Extracted data entries
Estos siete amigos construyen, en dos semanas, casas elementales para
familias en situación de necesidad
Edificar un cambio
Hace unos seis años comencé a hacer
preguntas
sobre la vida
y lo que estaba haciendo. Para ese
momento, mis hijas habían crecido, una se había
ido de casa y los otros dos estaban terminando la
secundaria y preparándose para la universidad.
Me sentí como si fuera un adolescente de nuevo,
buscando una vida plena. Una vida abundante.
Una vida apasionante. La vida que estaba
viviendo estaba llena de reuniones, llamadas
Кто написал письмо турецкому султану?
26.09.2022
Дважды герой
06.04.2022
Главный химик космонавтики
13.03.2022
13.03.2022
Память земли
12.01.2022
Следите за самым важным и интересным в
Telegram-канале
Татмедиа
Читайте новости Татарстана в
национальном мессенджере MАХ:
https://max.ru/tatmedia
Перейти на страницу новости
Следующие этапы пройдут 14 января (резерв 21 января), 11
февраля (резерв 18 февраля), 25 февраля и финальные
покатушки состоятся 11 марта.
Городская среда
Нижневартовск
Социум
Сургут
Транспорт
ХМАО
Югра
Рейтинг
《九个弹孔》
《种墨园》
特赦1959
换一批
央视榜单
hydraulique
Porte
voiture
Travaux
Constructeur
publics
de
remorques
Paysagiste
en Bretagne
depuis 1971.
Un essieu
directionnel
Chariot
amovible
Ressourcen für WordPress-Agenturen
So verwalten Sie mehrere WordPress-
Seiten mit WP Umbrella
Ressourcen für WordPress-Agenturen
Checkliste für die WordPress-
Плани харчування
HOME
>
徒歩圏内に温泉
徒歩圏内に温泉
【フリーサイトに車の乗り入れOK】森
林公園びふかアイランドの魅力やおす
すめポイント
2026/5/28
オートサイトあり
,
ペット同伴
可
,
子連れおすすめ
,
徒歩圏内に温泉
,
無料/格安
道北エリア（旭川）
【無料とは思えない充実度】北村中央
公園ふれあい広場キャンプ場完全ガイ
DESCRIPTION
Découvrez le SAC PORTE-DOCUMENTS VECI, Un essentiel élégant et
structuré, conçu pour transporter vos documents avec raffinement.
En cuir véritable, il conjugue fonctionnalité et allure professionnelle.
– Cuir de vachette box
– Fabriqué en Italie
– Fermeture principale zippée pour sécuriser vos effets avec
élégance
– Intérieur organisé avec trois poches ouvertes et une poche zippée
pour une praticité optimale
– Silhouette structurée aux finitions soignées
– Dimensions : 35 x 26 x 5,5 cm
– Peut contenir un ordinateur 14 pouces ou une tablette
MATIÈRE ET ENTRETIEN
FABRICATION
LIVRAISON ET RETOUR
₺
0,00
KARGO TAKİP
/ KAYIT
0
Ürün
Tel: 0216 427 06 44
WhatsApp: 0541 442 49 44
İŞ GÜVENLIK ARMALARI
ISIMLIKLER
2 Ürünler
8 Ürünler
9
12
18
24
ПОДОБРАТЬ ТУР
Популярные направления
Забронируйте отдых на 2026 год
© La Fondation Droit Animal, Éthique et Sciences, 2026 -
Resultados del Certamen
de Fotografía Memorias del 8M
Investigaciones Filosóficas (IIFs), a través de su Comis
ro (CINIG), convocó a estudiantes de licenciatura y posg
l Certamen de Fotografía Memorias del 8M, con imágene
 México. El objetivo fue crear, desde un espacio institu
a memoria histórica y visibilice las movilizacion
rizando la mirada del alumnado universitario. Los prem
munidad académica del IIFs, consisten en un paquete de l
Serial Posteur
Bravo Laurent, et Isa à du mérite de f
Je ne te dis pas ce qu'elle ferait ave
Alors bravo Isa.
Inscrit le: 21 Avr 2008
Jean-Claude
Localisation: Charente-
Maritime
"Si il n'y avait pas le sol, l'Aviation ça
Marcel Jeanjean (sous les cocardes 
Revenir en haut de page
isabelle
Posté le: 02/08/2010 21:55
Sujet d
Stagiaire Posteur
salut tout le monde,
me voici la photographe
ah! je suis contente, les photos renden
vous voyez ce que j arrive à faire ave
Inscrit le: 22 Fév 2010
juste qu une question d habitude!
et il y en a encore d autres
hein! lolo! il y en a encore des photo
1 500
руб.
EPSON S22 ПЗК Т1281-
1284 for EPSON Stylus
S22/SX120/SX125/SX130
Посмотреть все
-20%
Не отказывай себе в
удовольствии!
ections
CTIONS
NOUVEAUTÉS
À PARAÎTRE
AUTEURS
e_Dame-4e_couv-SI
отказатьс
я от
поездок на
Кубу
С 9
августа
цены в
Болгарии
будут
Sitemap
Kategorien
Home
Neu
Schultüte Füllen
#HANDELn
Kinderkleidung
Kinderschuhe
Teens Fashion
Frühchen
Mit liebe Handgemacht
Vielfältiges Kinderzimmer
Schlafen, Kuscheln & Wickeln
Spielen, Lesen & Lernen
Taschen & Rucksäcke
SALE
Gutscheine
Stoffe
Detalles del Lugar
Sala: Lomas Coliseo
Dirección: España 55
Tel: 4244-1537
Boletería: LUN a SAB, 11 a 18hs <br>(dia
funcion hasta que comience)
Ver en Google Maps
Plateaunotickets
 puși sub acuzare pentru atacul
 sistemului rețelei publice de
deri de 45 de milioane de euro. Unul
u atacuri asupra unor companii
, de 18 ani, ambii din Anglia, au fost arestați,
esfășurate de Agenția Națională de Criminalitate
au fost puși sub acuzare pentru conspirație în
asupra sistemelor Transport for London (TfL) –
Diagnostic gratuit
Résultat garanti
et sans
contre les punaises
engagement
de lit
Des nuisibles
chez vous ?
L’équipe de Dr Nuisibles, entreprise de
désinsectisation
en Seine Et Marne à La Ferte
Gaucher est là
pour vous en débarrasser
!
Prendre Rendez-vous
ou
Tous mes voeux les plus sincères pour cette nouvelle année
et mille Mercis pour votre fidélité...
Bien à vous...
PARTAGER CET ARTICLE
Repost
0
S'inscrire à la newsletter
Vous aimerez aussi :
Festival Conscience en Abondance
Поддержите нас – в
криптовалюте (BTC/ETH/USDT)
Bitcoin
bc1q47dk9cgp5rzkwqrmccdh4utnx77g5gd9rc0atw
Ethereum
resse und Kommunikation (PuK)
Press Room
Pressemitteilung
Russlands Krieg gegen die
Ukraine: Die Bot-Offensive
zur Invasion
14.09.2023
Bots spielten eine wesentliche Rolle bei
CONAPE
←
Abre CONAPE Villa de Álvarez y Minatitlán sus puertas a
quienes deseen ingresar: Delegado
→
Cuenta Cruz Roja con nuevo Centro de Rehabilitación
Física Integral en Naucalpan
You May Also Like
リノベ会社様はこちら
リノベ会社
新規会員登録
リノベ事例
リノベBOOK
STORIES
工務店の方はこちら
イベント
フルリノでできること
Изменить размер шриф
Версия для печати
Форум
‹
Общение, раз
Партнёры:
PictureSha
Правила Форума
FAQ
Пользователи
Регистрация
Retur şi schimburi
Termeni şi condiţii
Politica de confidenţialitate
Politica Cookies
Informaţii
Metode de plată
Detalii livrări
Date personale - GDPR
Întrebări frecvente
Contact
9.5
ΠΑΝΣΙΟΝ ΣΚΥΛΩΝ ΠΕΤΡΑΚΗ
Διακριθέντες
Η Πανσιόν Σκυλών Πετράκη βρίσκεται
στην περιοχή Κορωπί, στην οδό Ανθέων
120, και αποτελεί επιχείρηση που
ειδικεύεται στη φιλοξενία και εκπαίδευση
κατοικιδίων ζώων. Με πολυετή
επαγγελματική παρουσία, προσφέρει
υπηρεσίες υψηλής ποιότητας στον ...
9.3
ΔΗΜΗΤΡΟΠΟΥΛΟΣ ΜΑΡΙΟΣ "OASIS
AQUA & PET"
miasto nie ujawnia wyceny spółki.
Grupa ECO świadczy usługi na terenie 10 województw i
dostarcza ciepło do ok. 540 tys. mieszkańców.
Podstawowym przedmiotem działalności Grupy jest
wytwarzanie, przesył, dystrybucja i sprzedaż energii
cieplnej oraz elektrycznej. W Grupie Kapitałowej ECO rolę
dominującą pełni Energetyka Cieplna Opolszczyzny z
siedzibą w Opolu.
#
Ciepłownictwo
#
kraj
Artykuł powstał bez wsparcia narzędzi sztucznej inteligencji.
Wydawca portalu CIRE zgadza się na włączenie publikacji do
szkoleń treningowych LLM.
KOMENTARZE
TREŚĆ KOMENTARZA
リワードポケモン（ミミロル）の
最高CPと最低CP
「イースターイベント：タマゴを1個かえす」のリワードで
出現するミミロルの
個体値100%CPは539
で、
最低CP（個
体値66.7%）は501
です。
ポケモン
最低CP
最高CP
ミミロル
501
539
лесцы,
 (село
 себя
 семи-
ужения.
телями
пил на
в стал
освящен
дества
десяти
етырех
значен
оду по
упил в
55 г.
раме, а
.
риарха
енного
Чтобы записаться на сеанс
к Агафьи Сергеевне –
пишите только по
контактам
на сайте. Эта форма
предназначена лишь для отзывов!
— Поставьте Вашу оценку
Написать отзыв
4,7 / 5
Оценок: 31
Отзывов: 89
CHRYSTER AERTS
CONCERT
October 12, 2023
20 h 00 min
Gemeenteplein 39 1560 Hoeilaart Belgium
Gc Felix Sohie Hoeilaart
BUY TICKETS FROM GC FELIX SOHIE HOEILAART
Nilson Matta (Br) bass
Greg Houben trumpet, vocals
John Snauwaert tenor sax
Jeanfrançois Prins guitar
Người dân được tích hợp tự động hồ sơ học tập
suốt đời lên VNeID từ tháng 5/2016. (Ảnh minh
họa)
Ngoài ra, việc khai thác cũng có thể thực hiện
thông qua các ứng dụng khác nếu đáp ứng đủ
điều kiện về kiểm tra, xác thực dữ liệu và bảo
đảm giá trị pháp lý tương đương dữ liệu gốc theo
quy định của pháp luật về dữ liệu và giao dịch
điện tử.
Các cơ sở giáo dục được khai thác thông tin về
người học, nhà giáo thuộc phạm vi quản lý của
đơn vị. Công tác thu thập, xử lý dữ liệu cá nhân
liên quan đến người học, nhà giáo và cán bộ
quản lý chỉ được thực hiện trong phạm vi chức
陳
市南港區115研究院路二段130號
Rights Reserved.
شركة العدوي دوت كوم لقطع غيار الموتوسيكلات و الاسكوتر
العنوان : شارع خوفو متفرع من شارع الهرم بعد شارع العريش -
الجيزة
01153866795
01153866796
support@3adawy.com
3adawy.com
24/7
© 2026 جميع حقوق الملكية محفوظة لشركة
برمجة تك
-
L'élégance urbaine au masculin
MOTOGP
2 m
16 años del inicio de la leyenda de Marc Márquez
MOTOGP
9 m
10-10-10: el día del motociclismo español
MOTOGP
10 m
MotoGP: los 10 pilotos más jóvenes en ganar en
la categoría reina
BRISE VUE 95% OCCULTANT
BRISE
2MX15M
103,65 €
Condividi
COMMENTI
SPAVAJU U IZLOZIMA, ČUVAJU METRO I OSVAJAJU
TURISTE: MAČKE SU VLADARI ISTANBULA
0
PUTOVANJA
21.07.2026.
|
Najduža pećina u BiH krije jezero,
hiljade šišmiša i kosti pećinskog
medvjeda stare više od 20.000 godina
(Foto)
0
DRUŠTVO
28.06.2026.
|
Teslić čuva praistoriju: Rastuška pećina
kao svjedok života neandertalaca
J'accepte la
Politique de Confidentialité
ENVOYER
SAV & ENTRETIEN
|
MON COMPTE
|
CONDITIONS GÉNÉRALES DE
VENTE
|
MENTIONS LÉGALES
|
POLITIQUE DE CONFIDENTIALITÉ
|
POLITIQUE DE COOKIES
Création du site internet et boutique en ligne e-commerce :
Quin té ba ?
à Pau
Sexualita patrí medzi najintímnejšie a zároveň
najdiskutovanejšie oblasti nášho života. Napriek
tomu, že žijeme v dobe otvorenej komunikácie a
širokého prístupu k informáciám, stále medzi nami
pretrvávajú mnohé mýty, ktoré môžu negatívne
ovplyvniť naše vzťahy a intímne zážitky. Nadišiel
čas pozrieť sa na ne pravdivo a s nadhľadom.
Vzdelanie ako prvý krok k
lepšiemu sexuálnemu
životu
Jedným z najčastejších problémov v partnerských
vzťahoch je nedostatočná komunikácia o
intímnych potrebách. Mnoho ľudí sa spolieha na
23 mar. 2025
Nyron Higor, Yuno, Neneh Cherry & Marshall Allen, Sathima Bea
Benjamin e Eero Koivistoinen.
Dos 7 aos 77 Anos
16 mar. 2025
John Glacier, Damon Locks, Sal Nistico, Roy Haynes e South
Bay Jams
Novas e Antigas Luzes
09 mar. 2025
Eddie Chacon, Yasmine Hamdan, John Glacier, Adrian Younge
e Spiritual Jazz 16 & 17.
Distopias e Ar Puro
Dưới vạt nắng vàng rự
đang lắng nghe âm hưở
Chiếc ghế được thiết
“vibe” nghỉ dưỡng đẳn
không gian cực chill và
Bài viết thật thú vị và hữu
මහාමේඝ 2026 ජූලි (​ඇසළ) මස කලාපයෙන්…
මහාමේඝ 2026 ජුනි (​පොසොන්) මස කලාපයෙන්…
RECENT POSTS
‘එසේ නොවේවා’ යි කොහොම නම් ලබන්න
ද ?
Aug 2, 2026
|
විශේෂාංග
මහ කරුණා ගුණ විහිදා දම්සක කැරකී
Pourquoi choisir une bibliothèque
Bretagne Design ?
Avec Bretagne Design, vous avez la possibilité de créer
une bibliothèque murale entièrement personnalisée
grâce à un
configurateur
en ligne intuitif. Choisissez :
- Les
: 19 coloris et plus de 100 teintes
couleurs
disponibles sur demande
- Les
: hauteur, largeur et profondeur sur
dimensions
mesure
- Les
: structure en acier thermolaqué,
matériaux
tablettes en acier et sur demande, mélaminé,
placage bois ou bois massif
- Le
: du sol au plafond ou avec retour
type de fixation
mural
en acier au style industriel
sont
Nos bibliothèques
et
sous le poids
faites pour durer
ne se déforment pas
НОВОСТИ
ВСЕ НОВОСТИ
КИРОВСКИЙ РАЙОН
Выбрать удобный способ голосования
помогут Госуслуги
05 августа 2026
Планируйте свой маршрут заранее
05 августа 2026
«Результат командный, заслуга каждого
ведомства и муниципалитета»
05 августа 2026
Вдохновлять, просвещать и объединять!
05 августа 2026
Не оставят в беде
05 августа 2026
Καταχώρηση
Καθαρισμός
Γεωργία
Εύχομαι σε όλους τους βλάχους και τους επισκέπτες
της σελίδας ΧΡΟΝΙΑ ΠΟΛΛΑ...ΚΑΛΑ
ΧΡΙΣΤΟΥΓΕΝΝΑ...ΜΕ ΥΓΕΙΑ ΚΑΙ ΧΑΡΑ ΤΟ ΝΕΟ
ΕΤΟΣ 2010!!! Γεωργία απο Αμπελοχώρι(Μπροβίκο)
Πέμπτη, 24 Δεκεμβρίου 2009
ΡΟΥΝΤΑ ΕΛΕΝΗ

### WHAT TO WORK ON
An exact copy of the lines above between the line holding "funcion hasta que comience)" and the line holding "Politica Cookies", inclusive, is the whole answer.

### RESULT BELOW
funcion hasta que comience)
Ver en Google Maps
Plateaunotickets
 puși sub acuzare pentru atacul
 sistemului rețelei publice de
deri de 45 de milioane de euro. Unul
u atacuri asupra unor companii
, de 18 ani, ambii din Anglia, au fost arestați,
esfășurate de Agenția Națională de Criminalitate
au fost puși sub acuzare pentru conspirație în
asupra sistemelor Transport for London (TfL) –
Diagnostic gratuit
Résultat garanti
et sans
contre les punaises
engagement
de lit
Des nuisibles
chez vous ?
L’équipe de Dr Nuisibles, entreprise de
désinsectisation
en Seine Et Marne à La Ferte
Gaucher est là
pour vous en débarrasser
!
Prendre Rendez-vous
ou
Tous mes voeux les plus sincères pour cette nouvelle année
et mille Mercis pour votre fidélité...
Bien à vous...
PARTAGER CET ARTICLE
Repost
0
S'inscrire à la newsletter
Vous aimerez aussi :
Festival Conscience en Abondance
Поддержите нас – в
криптовалюте (BTC/ETH/USDT)
Bitcoin
bc1q47dk9cgp5rzkwqrmccdh4utnx77g5gd9rc0atw
Ethereum
resse und Kommunikation (PuK)
Press Room
Pressemitteilung
Russlands Krieg gegen die
Ukraine: Die Bot-Offensive
zur Invasion
14.09.2023
Bots spielten eine wesentliche Rolle bei
CONAPE
←
Abre CONAPE Villa de Álvarez y Minatitlán sus puertas a
quienes deseen ingresar: Delegado
→
Cuenta Cruz Roja con nuevo Centro de Rehabilitación
Física Integral en Naucalpan
You May Also Like
リノベ会社様はこちら
リノベ会社
新規会員登録
リノベ事例
リノベBOOK
STORIES
工務店の方はこちら
イベント
フルリノでできること
Изменить размер шриф
Версия для печати
Форум
‹
Общение, раз
Партнёры:
PictureSha
Правила Форума
FAQ
Пользователи
Регистрация
Retur şi schimburi
Termeni şi condiţii
Politica de confidenţialitate
Politica Cookies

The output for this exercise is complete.